>>>

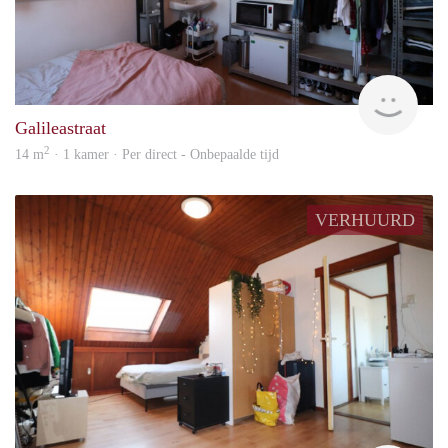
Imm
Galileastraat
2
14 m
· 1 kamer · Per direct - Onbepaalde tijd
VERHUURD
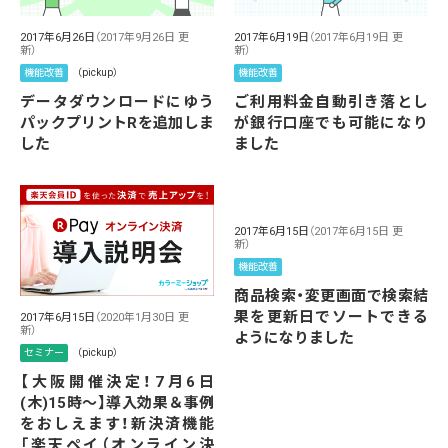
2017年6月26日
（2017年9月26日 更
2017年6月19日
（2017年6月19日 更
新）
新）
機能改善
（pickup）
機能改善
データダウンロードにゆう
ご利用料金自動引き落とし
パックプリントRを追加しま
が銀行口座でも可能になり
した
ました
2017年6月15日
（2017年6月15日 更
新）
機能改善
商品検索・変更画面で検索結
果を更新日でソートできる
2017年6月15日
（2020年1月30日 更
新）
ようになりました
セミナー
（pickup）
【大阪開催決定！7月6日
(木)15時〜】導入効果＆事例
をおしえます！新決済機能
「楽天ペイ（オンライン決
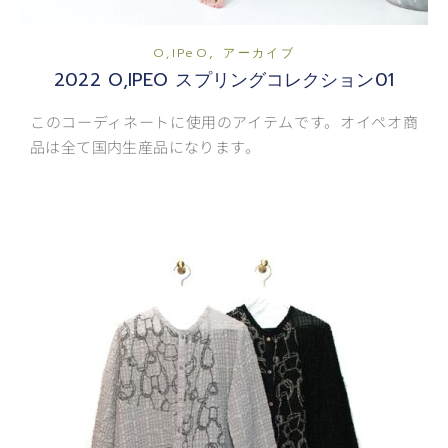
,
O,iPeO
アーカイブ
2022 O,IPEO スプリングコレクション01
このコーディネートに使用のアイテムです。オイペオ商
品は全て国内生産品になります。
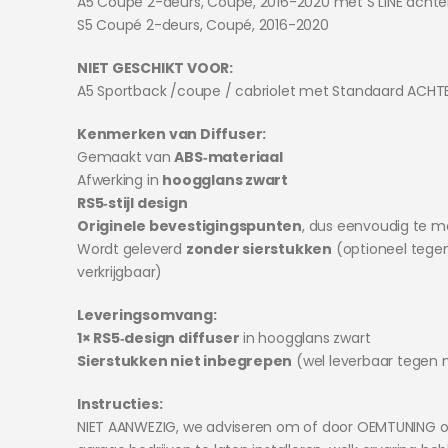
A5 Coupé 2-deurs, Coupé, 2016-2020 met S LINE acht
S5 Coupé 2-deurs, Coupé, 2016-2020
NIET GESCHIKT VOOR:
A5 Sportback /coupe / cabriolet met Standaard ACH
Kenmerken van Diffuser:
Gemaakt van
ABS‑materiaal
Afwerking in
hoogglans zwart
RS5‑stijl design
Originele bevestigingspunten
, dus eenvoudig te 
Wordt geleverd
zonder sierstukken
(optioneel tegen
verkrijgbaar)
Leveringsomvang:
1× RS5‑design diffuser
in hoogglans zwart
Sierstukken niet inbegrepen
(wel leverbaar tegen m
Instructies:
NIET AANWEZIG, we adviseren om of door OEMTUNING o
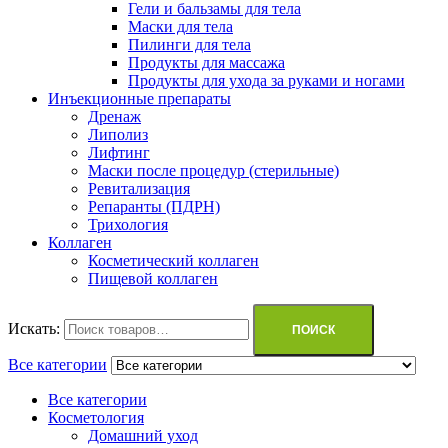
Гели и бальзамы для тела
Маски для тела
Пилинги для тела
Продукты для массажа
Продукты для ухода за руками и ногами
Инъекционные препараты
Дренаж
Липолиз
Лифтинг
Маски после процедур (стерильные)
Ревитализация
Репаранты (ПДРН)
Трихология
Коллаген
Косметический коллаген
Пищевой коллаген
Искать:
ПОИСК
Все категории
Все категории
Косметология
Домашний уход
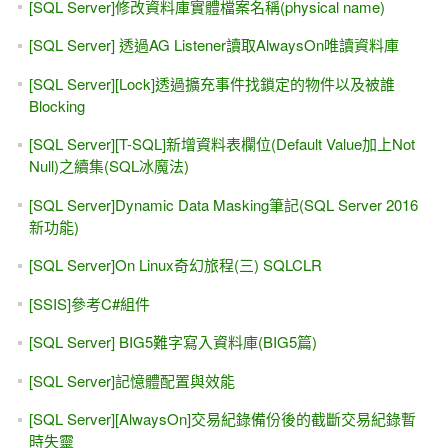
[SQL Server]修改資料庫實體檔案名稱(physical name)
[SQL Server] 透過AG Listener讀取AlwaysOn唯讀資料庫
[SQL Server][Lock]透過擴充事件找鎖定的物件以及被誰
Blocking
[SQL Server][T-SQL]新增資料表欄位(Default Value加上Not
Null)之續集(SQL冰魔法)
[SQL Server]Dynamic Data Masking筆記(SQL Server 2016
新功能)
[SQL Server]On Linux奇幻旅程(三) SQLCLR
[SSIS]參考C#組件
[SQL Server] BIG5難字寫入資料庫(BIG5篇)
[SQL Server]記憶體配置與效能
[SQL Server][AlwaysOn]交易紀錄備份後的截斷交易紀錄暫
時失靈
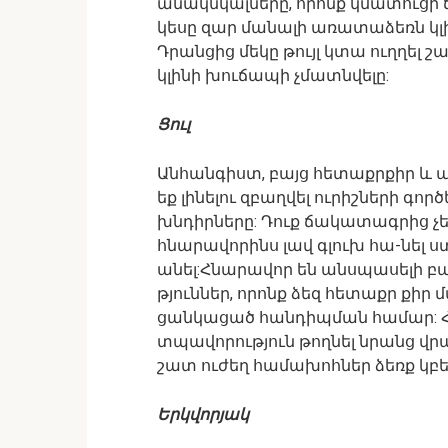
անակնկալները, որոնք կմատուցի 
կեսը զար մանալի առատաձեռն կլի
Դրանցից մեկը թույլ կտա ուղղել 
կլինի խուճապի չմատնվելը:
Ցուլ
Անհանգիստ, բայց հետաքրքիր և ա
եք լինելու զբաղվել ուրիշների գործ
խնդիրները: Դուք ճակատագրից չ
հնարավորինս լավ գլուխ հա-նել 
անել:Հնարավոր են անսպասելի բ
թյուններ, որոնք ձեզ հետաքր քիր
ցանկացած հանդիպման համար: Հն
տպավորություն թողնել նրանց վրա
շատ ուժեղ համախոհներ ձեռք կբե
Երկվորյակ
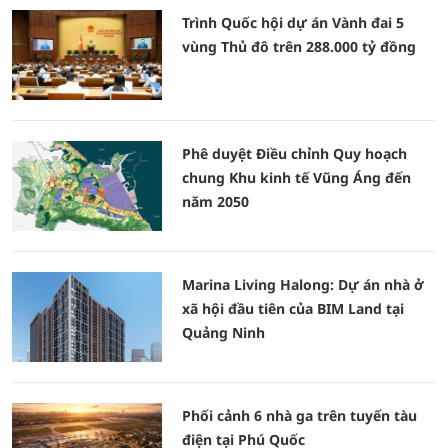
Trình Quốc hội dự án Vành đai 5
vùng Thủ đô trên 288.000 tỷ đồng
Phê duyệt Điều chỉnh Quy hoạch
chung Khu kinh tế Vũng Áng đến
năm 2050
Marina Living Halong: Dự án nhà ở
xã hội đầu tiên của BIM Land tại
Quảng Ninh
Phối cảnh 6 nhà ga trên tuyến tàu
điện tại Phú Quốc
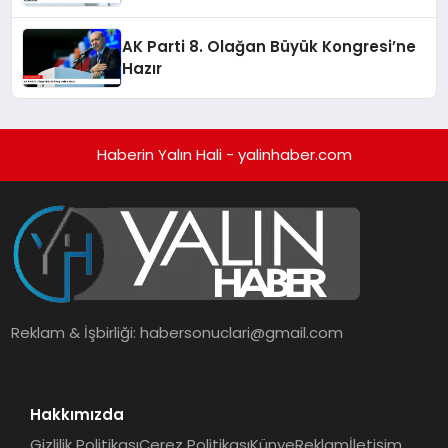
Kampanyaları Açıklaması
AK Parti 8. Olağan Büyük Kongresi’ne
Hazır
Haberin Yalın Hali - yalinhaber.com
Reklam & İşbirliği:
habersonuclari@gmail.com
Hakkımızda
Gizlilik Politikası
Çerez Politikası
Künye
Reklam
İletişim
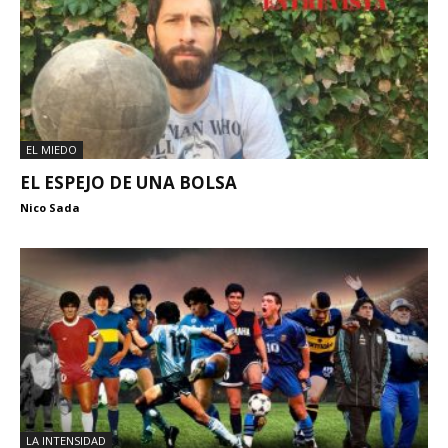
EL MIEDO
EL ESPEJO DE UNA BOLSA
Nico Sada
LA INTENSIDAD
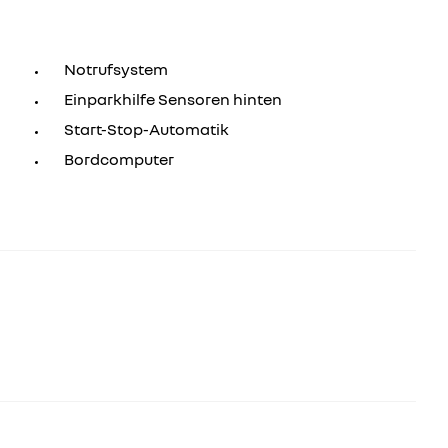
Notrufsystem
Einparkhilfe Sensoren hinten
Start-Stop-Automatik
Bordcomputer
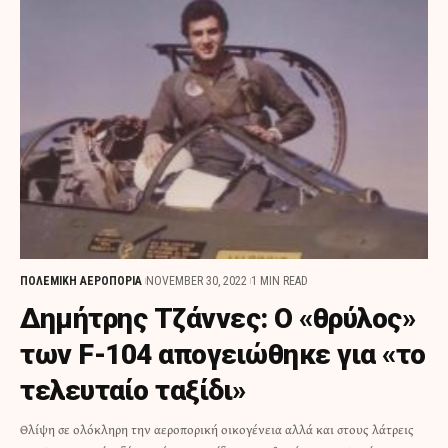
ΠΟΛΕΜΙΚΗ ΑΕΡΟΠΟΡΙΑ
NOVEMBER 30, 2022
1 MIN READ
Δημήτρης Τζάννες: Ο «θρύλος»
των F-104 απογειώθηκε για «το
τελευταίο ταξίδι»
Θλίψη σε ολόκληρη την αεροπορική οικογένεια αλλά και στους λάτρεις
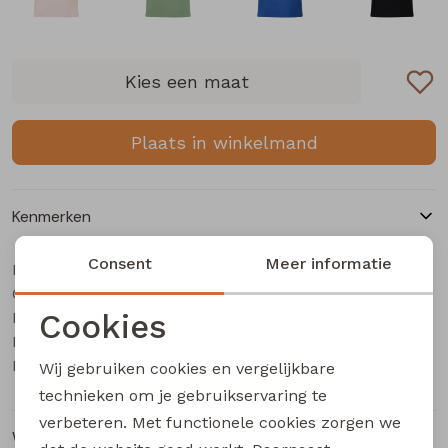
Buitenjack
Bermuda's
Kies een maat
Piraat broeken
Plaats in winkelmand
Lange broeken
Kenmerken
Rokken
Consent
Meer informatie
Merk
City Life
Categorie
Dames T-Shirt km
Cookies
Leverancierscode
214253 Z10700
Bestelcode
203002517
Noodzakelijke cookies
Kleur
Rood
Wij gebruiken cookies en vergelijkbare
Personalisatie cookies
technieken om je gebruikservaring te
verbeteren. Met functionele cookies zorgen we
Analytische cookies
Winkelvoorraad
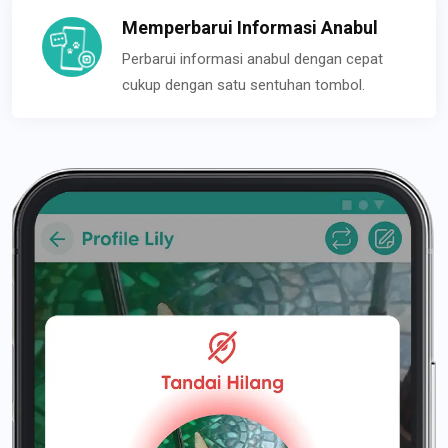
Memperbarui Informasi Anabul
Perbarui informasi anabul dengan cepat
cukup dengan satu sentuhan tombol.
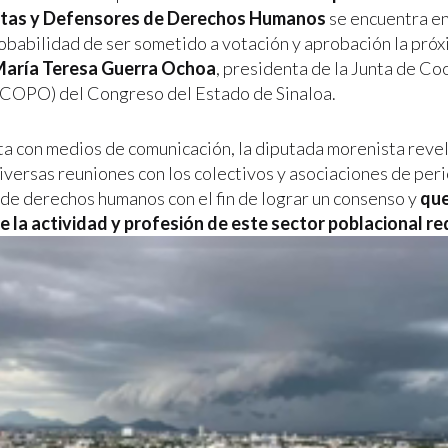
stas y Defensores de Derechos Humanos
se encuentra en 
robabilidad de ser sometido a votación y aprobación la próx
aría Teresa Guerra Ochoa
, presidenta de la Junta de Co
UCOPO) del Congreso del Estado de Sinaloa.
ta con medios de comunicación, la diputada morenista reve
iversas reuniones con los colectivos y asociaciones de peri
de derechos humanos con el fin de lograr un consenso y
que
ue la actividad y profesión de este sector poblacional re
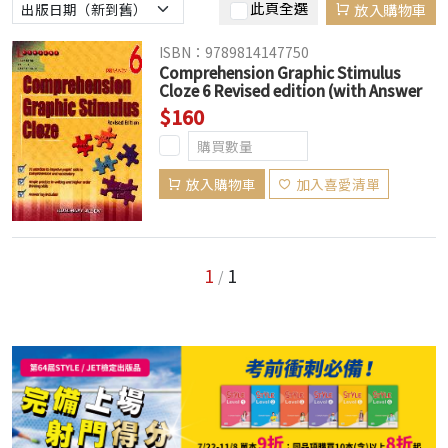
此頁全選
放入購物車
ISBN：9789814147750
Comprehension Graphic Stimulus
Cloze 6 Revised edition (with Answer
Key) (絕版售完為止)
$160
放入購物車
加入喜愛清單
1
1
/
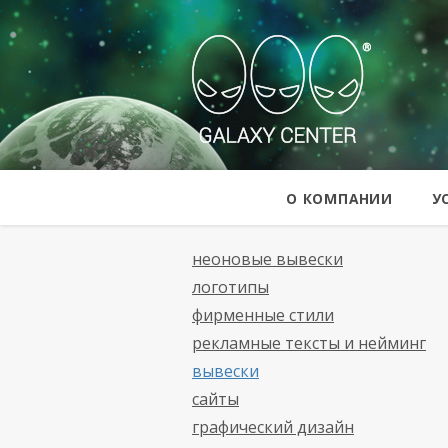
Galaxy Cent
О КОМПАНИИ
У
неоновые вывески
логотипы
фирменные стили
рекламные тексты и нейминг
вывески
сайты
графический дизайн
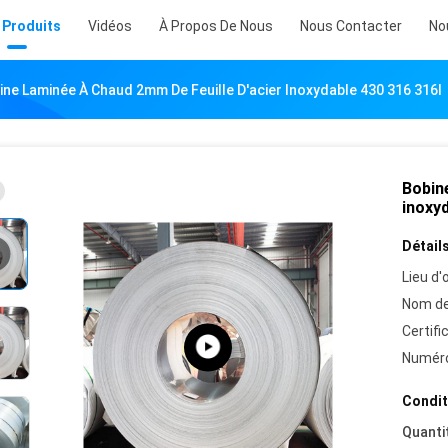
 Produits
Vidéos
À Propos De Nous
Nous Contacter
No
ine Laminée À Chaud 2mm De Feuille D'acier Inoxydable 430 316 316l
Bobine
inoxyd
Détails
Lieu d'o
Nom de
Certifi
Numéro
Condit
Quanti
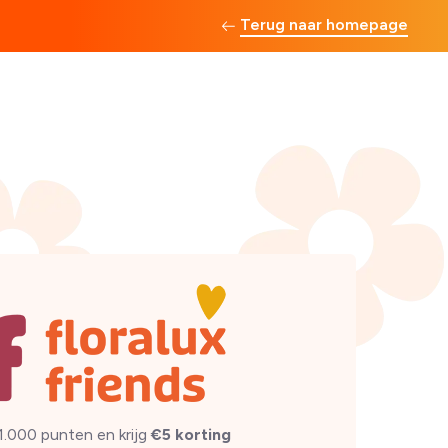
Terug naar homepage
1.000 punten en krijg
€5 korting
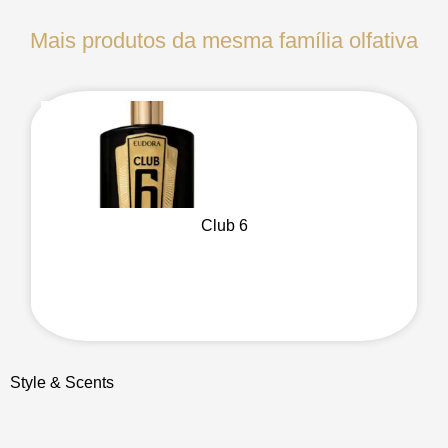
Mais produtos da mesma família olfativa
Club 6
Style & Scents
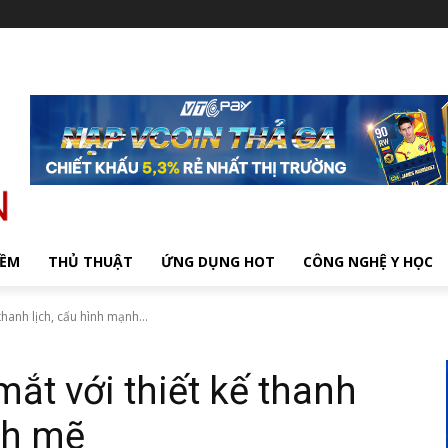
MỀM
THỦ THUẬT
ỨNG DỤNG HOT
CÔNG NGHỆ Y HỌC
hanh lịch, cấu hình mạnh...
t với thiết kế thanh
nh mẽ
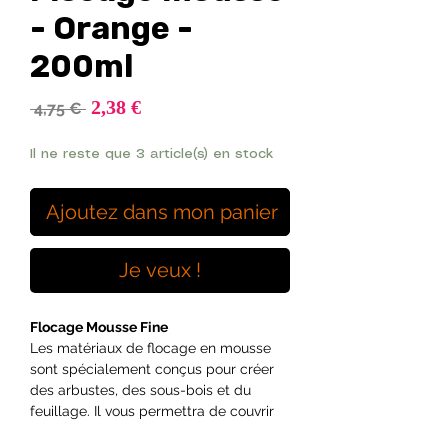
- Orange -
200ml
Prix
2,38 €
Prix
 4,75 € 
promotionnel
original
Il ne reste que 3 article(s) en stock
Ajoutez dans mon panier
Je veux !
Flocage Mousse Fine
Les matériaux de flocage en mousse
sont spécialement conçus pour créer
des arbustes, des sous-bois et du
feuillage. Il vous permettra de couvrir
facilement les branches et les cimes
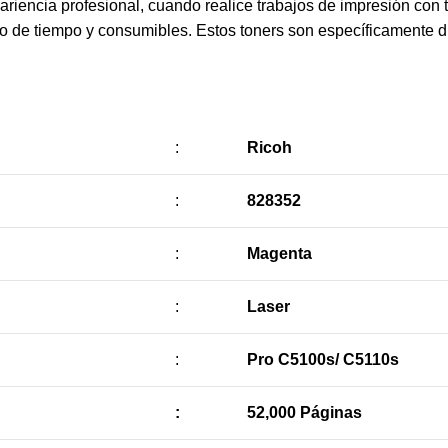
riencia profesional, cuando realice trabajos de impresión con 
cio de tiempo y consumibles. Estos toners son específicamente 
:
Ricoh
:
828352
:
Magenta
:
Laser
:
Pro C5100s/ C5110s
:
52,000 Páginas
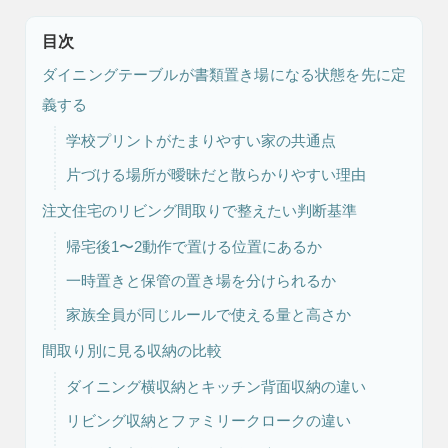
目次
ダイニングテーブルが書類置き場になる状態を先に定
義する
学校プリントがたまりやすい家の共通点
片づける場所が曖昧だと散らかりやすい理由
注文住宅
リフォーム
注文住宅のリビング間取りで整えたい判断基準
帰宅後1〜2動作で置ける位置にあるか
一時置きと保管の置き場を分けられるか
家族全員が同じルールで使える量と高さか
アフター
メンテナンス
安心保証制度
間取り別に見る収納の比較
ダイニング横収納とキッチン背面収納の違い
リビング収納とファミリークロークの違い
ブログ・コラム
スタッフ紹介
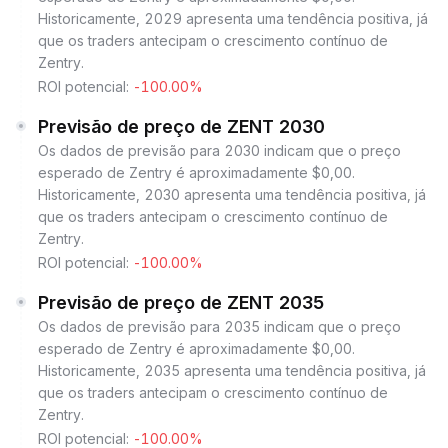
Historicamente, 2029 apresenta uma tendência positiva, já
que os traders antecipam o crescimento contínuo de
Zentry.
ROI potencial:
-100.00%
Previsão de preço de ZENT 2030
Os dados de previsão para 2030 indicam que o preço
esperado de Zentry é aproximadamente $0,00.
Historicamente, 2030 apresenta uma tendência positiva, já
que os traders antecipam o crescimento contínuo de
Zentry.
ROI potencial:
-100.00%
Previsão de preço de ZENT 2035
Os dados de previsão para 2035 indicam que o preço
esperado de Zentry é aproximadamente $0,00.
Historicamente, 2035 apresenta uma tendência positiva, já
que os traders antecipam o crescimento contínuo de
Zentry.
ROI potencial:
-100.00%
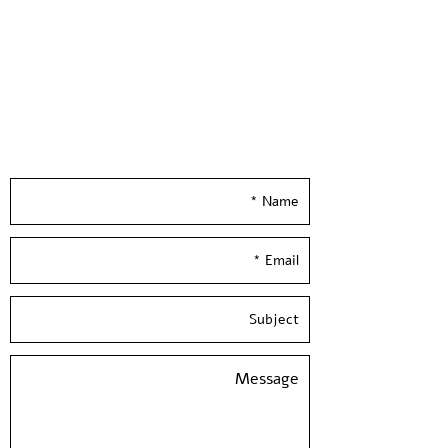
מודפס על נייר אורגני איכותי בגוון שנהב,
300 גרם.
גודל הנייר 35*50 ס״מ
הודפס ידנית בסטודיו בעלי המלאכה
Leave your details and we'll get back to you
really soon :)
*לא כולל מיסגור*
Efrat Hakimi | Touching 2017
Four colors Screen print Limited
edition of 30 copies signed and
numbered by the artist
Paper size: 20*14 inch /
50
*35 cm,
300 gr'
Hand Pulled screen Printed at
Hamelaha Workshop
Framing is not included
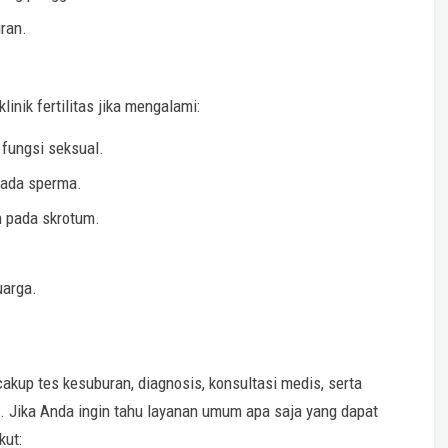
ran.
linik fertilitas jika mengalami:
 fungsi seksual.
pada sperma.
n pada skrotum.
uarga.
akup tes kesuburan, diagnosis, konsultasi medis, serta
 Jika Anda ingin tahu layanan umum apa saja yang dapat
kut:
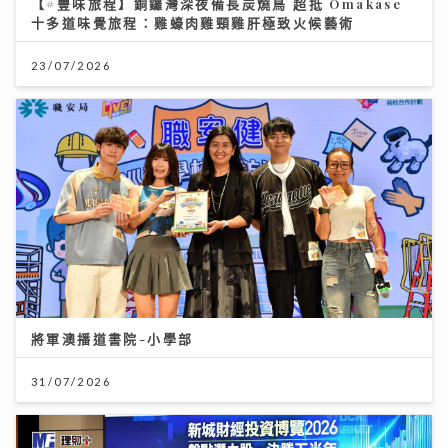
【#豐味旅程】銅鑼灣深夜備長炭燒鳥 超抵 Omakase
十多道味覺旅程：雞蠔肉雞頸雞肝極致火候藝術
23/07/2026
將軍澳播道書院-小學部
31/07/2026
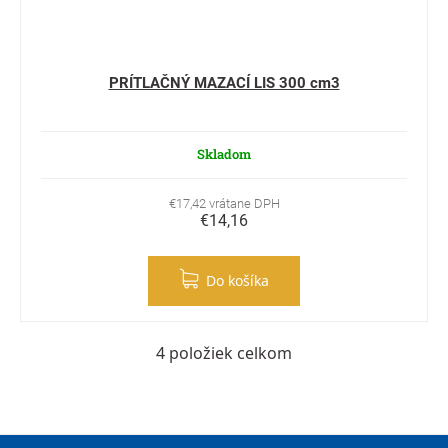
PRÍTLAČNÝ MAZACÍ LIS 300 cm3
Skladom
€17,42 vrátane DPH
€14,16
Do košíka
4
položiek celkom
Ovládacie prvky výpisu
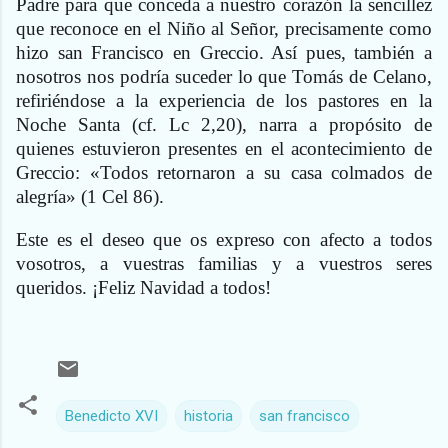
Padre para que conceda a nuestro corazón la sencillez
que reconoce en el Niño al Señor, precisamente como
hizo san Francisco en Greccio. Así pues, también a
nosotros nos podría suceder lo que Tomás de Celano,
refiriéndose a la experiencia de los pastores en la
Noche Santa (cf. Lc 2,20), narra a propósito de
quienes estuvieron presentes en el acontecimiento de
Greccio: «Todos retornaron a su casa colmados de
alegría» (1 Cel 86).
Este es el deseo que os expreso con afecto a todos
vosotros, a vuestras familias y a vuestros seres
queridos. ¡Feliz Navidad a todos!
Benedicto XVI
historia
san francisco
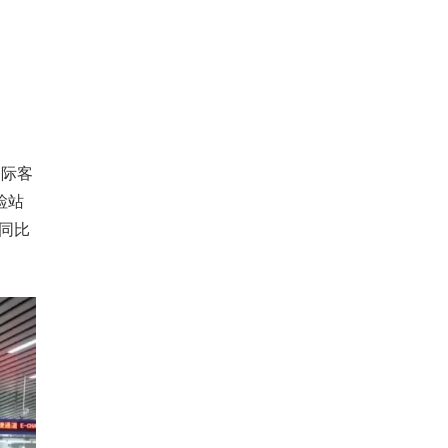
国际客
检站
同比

<<<

• YOUR ASSIGNMENT: All that should be printed is the run of lines above from the one with "このコーディネートに使用のアイテムです。オイペオ商" through the one with "[SQL Server]修改資料庫實體檔案名稱(physical name)", both included, exactly as given, with pictures left out.

• ANSWER TO THE EXERCISE:
このコーディネートに使用のアイテムです。オイペオ商
品は全て国内生産品になります。
A5 Coupé 2-deurs, Coupé, 2016-2020 met S LINE acht
S5 Coupé 2-deurs, Coupé, 2016-2020
NIET GESCHIKT VOOR:
A5 Sportback /coupe / cabriolet met Standaard ACH
Kenmerken van Diffuser:
Gemaakt van
ABS‑materiaal
Afwerking in
hoogglans zwart
RS5‑stijl design
Originele bevestigingspunten
, dus eenvoudig te 
Wordt geleverd
zonder sierstukken
(optioneel tegen
verkrijgbaar)
Leveringsomvang:
1× RS5‑design diffuser
in hoogglans zwart
Sierstukken niet inbegrepen
(wel leverbaar tegen m
Instructies:
NIET AANWEZIG, we adviseren om of door OEMTUNING o
Гели и бальзамы для тела
Маски для тела
Пилинги для тела
Продукты для массажа
Продукты для ухода за руками и ногами
Инъекционные препараты
Дренаж
Липолиз
Лифтинг
Маски после процедур (стерильные)
Ревитализация
Репаранты (ПДРН)
Трихология
Коллаген
Косметический коллаген
Пищевой коллаген
Искать:
ПОИСК
Все категории
Все категории
Косметология
Домашний уход
[SQL Server]修改資料庫實體檔案名稱(physical name)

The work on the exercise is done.